'''

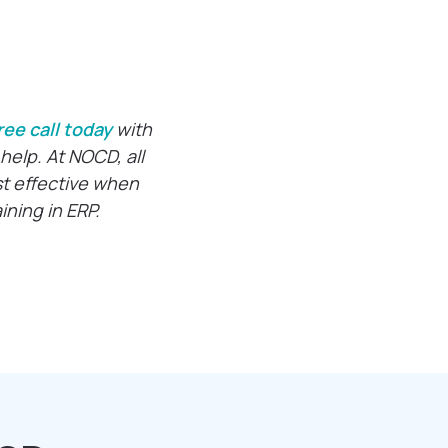
ree call today
with
help. At NOCD, all
st effective when
ning in ERP.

'''

== What the task asks ==
The reply should repeat the listing above exactly and contain no pictures.

== Written solution ==
ree call today
with
help. At NOCD, all
st effective when
ning in ERP.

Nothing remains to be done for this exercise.